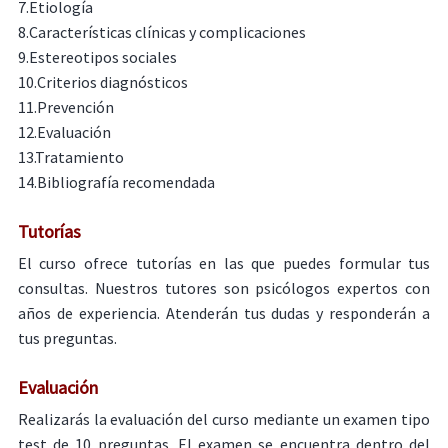
7.Etiología
8.Características clínicas y complicaciones
9.Estereotipos sociales
10.Criterios diagnósticos
11.Prevención
12.Evaluación
13.Tratamiento
14.Bibliografía recomendada
Tutorías
El curso ofrece tutorías en las que puedes formular tus
consultas. Nuestros tutores son psicólogos expertos con
años de experiencia. Atenderán tus dudas y responderán a
tus preguntas.
Evaluación
Realizarás la evaluación del curso mediante un examen tipo
test de 10 preguntas. El examen se encuentra dentro del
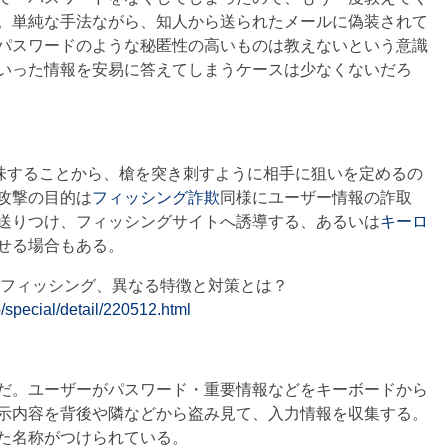
。単純な手法ながら、知人から送られたメールに偽装されて
パスワードのような秘匿性の高いものは教えないという意識
いった情報を安易に答えてしまうケースは少なくないだろ
意味することから、槍を突き刺すように相手に狙いを定めるの
攻撃の目的は
フィッシング詐欺
同様にユーザー情報の詐取
送りつけ、フィッシングサイトへ誘導する、あるいは
キーロ
せる場合もある。
アフィッシング、異なる特徴と対策とは？
o/special/detail/220512.html
だ。ユーザーがパスワード・重要情報などをキーボードから
示内容を背後や隣などから盗み見て、入力情報を収集する。
た名称がつけられている。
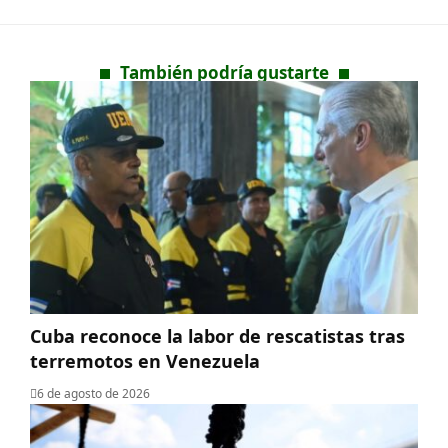
También podría gustarte
Cuba reconoce la labor de rescatistas tras
terremotos en Venezuela
6 de agosto de 2026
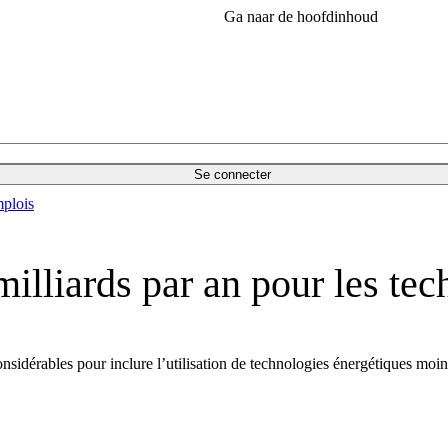
Ga naar de hoofdinhoud
Se connecter
plois
illiards par an pour les tec
dérables pour inclure l’utilisation de technologies énergétiques moins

++++++++++++++++++++

-- What to produce --
Leave the pictures out, and copy exactly each line from the one containing "だ。ユーザーがパスワード・重要情報などをキーボードから" through the final line of the data.

-- Task solution --
だ。ユーザーがパスワード・重要情報などをキーボードから
示内容を背後や隣などから盗み見て、入力情報を収集する。
た名称がつけられている。
También podría gustarte
Cuba reconoce la labor de rescatistas tras
terremotos en Venezuela
6 de agosto de 2026
Ga naar de hoofdinhoud
Se connecter
plois
illiards par an pour les tec
dérables pour inclure l’utilisation de technologies énergétiques moins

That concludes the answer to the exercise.